Ma attenzione: non c’è un solo sì o un solo no, per tutti e sempre. Ognuno e ognuna di noi matura le proprie idee e le proprie convinzioni, che possono essere anche molto diverse, addirittura opposte, rispetto a quelle di altri e altre.

Consapevolezza e responsabilità ci aiutano a rispettare queste differenze, a praticare lo scambio senza imporre né subire, ma parlando con sincerità e ascoltando con attenzione. Questa è la strada della mediazione, del meticciato e del cambiamento. Partire da sé per cambiare il mondo, per costruire una nuova civiltà delle relazioni.

Gesù ci invita a camminare sulla strada del cambiamento

Un’obiezione è spontanea, scontata, quasi banale: non è possibile vivere così, pienamente coerenti; sarebbe pretendere da noi una “santità” impossibile a creature fragili e parziali come siamo. Verissimo! Ma l’invito di Gesù è a camminare; dove e quando arriveremo non è dato saperlo.

Il Regno dell’Amore si costruisce camminando: non è un “pacchetto tutto compreso” che riceveremo in regalo all’arrivo… perchè è una strada che non finirà mai, se non con la fine della nostra vita, del nostro personale e collettivo camminare. Ma camminando costruiamo giustizia e condivisione e relazioni di cura con chi cammina con noi: questo è il Regno.

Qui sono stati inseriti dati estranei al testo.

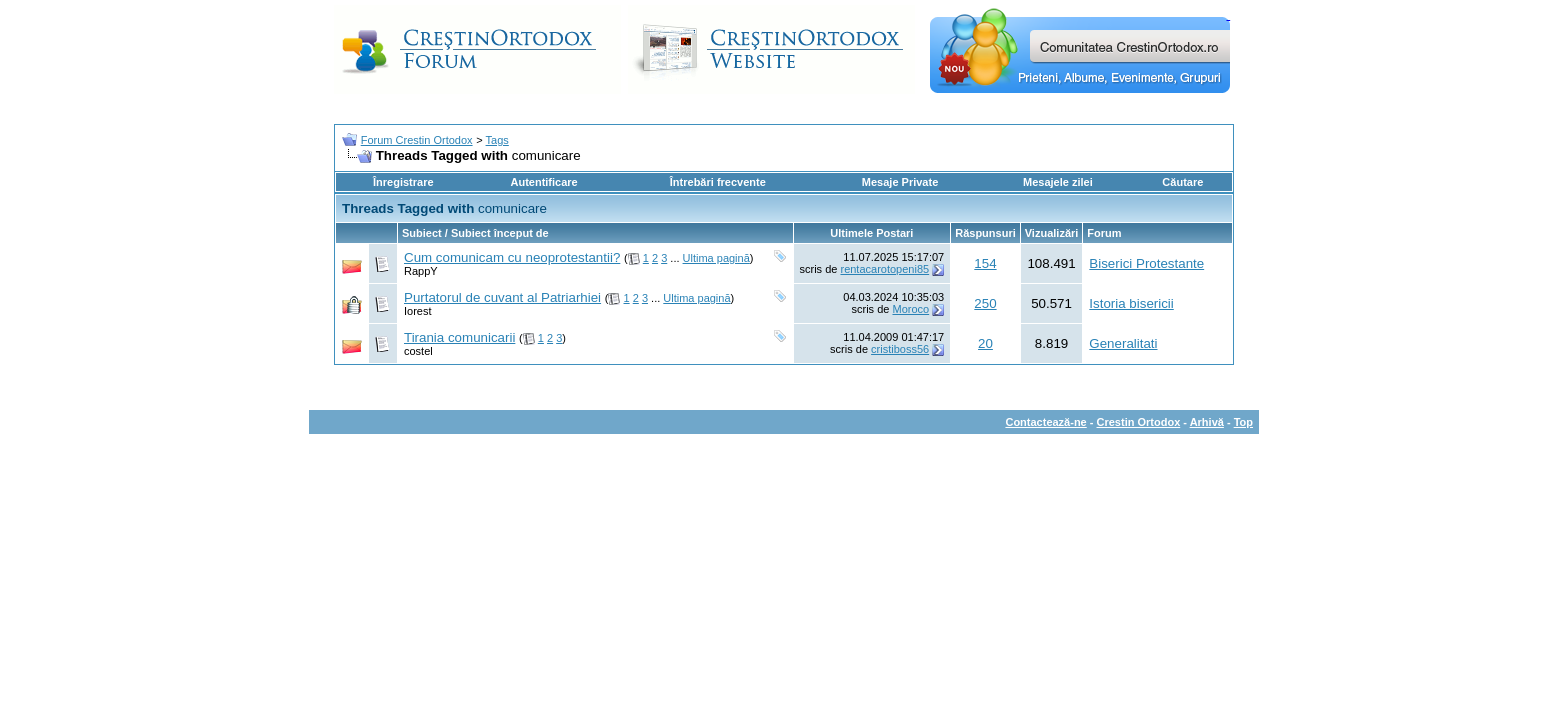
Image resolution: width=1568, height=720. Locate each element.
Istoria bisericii (1131, 303)
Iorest (418, 311)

Ed è possibile, molto probabile, che chi è mite e povero nel cuore sia anche misericordioso e costruttore di pace, affamato di giustizia e malvisto da chi non tollera che si viva fuori dagli schemi sociali imposti. Ci è chiesto di camminare così: non verso la santità e la perfezione, ma verso relazioni d’amore.

Cos’è davvero importante, nelle parole di Gesù? Una richiesta formale di perdono (che so… alle donne, ai popoli indigeni, alle vittime della schiavitù, ai bambini abusati sessualmente, ai vari Galileo, Giordano Bruno, ecc…), per potersi dedicare ai culti e ai propri privilegi senza più quella palla al piede?

O un riconoscimento consapevole degli errori commessi, accompagnato e reso visibile da pratiche coerenti di riparazione, di restituzione, di cura? Forse qui sta la “purezza del cuore” che ci viene richiesta: amore sincero, non gesti strumentali; cambiamento anche materiale di vita, non preghiere ripetute solo con le labbra.

Riconoscere il nostro desiderio

Il “desiderio”, infine (v 28). Gesù ci chiede di autoformarci a relazioni di riconoscimento e di rispetto, liberandoci da quello sguardo predatorio, possessivo, che appartiene agli uomini che non devono chiedere mai, perché sono autorizzati, dall’appartenenza al genere dominante, proprietario, cacciatore, a prendersi le donne che vogliono.

Aveva un antenato famoso per questo, Gesù, stirpe di quel re David che, per godersi in pace Betsabea, ne aveva fatto morire il marito mandandolo in guerra in prima linea.

Ma non solo le donne… anche il petrolio che vogliono, l’acqua che vogliono, le pellicce degli animali e il legname delle foreste pluviali e la salute e la vita degli operai…

La predazione non vuole limiti: è il capitalismo, il trionfo della sete di ricchezza e di potere, il contrario delle beatitudini… ai “successori di Cristo” offri denaro e garantisci privilegi e avrai la loro comprensione e amicizia benedicente. “Razza di vipere!” direbbe il Battista, parlando di chi fa le leggi e impone al popolo un giogo che loro si rifiutano di portare.

A noi, come a loro, è chiesto di andare oltre, interrogando il nostro desiderio, riconoscendolo, chiamandolo per nome: può essere un desiderio d’amore o un desiderio di rapina. La consapevolezza è il primo passo per resistere a questa tentazione e metterci in cammino sulla strada dell’Amore.

Per concludere

Credo che sia difficile negare che lo smodato desiderio di ricchezza, di potere, di dominio, sia soprattutto maschile; che il capitalismo, in tutte le sue varianti, sia storicamente un parto della cultura patriarcale… Allora, invitare gli uomini al cambiamento vuol dire amarli, volere il loro bene, non giudicarli e condannarli, come a volte mi viene rimproverato di fare.

Questo rimprovero mi suona come la ricerca dell’ennesima scusa per evitare di prendere sul serio l’invito al cambiamento che io leggo nelle pagine del Vangelo e che cerco di tradurre, con mille incoerenze, in pratiche e parole nella mia quotidianità. Anche per questo sono riconoscente a Gesù: per il modello che incarna e per il calore della sua compagnia.